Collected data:
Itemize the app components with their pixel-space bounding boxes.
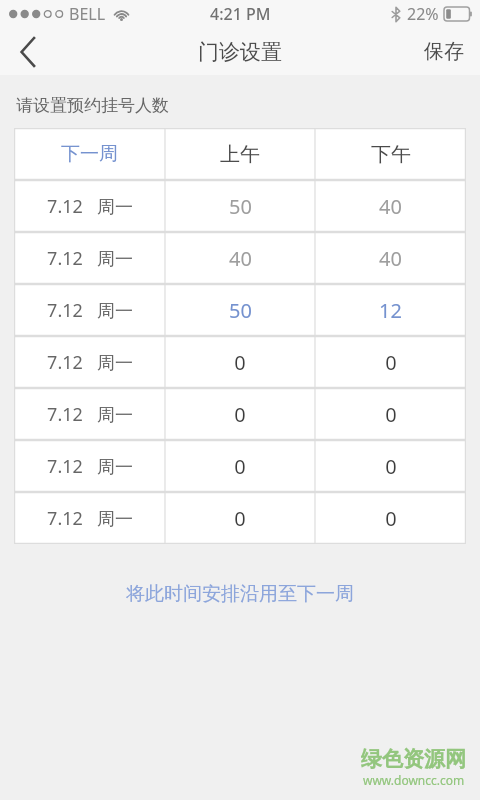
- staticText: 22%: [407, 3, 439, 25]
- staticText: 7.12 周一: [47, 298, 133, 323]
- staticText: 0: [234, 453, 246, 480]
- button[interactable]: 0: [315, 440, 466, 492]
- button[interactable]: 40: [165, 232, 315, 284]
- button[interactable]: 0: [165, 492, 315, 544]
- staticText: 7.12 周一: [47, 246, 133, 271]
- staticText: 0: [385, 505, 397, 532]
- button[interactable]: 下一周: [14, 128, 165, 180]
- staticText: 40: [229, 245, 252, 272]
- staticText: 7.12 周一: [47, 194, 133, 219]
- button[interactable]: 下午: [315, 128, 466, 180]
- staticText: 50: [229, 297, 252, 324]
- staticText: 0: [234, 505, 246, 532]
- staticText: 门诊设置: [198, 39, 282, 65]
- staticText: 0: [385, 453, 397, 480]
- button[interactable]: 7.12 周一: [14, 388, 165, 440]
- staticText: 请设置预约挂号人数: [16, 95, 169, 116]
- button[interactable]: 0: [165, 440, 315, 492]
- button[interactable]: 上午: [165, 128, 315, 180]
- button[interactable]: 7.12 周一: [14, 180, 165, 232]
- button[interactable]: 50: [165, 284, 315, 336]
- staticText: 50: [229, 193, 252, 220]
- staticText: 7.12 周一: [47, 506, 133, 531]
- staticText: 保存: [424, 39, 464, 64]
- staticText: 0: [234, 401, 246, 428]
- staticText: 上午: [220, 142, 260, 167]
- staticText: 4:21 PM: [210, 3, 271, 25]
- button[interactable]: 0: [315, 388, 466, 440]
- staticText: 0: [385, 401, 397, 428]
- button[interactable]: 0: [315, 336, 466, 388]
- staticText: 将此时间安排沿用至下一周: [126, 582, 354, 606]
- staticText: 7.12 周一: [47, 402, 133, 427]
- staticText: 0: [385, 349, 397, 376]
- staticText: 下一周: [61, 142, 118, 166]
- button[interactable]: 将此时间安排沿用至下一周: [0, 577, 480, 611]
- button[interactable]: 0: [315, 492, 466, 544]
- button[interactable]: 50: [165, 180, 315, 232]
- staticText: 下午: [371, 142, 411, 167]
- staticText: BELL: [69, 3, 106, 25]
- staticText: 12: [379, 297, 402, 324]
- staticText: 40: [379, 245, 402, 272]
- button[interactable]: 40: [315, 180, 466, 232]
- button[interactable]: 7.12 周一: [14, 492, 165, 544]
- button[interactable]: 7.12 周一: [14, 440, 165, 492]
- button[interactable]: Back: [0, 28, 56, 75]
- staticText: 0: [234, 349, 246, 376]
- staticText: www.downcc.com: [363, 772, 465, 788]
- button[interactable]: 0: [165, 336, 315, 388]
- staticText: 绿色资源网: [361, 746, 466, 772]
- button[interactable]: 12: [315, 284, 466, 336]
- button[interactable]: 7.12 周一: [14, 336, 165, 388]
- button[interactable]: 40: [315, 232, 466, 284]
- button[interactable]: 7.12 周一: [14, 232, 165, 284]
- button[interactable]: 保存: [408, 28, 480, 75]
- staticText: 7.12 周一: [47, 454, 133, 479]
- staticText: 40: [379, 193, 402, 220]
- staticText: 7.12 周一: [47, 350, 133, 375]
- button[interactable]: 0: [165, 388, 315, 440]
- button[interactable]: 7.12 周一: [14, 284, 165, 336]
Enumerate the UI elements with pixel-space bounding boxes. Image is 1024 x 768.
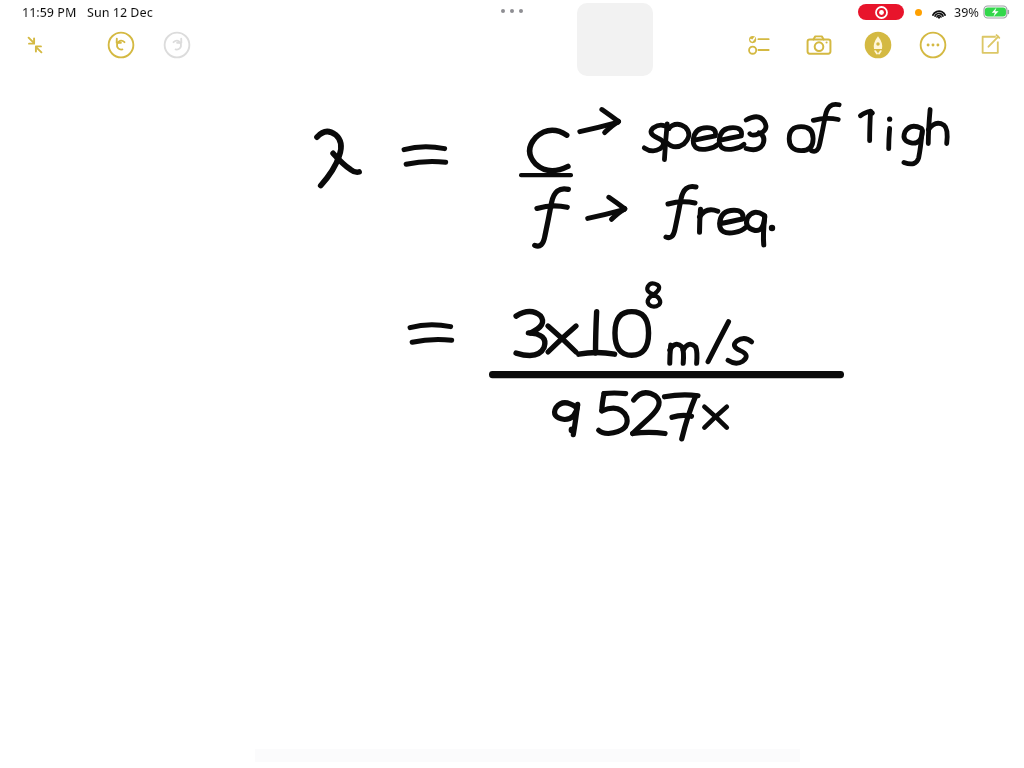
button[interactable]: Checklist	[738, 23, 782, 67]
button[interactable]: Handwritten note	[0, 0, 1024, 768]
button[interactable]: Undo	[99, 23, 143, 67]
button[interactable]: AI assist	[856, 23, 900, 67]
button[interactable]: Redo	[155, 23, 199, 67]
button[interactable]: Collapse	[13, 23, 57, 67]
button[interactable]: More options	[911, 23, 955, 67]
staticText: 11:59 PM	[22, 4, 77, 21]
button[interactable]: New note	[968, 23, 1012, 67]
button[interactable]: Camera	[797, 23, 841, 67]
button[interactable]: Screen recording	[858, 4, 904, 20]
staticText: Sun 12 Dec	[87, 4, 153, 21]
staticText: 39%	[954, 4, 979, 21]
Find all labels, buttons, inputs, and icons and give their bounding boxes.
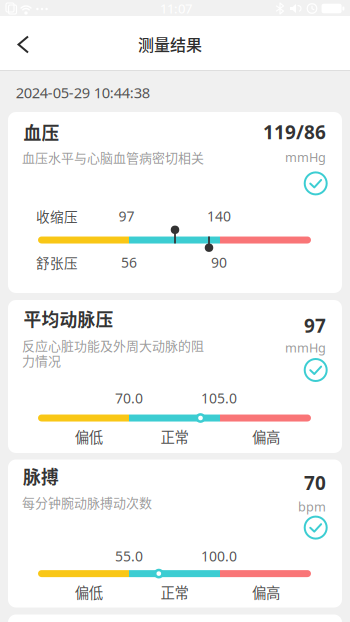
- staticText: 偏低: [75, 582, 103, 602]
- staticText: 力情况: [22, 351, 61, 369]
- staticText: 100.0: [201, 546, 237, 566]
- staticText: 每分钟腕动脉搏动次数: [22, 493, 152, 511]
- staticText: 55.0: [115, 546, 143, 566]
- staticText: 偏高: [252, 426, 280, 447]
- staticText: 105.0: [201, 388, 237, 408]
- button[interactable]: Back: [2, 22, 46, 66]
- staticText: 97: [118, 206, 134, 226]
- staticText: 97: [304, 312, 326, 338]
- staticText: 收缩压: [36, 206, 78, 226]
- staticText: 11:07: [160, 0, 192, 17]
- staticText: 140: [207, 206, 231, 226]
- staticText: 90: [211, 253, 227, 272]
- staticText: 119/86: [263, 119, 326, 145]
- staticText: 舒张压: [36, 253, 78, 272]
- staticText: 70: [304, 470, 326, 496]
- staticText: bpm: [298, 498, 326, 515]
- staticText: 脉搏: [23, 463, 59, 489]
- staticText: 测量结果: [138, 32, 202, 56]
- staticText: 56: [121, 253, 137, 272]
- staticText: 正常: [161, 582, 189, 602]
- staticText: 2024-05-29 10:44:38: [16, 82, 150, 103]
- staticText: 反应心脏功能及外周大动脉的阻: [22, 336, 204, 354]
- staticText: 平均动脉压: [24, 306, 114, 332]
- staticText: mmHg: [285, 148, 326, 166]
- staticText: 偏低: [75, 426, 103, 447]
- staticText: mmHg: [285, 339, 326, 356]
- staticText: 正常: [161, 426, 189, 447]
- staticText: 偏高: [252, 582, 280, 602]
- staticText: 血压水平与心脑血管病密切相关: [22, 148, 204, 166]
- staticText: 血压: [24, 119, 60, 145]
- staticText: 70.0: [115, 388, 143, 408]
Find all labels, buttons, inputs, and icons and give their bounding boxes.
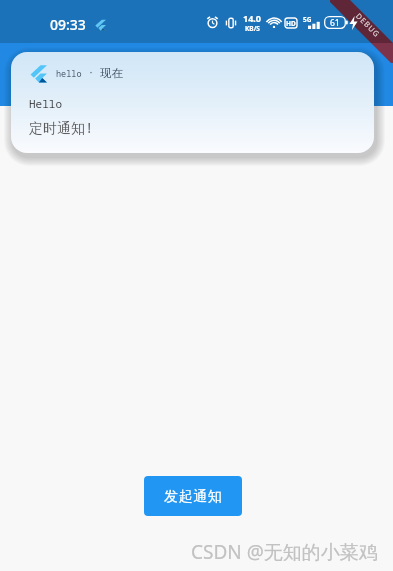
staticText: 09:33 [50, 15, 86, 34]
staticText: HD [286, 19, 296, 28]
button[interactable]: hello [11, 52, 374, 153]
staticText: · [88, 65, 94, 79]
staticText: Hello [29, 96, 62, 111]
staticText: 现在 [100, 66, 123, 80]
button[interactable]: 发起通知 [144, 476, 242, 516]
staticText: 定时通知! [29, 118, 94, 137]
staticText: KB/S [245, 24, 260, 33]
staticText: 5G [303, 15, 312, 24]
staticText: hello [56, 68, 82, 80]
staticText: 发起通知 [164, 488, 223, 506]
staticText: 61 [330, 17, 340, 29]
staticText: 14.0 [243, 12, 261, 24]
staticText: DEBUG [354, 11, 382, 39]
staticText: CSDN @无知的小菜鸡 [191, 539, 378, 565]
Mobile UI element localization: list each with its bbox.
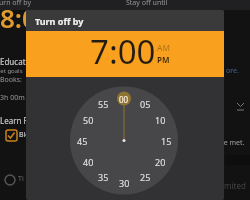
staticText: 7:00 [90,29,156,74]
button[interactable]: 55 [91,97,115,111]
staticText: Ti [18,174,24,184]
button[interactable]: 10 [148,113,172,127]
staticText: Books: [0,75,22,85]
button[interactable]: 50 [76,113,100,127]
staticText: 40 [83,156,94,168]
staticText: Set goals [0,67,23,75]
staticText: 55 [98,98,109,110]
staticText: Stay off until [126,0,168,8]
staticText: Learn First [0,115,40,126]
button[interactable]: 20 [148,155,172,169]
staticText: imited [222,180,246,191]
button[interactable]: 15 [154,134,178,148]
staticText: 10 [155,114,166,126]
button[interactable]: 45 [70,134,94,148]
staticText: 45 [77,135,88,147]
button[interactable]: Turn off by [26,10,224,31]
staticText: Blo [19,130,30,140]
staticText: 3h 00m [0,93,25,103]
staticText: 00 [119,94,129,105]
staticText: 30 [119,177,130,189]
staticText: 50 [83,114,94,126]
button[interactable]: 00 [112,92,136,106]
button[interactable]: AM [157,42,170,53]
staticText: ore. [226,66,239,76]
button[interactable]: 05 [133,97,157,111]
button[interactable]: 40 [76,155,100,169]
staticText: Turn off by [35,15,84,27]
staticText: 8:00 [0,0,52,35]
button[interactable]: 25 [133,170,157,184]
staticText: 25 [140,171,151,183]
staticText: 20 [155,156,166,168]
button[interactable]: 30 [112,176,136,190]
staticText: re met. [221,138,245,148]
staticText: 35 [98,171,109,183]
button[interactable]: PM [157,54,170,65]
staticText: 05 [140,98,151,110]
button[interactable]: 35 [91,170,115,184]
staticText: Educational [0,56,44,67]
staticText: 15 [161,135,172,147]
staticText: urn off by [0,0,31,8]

= Required action =
If a line in the entries above contains the word "space", copy it.

= Finished exercise =
Itemize the app components with their pixel-space bounding boxes.
Enumerate the UI elements with pixel-space bounding boxes. Image is 1024 x 768.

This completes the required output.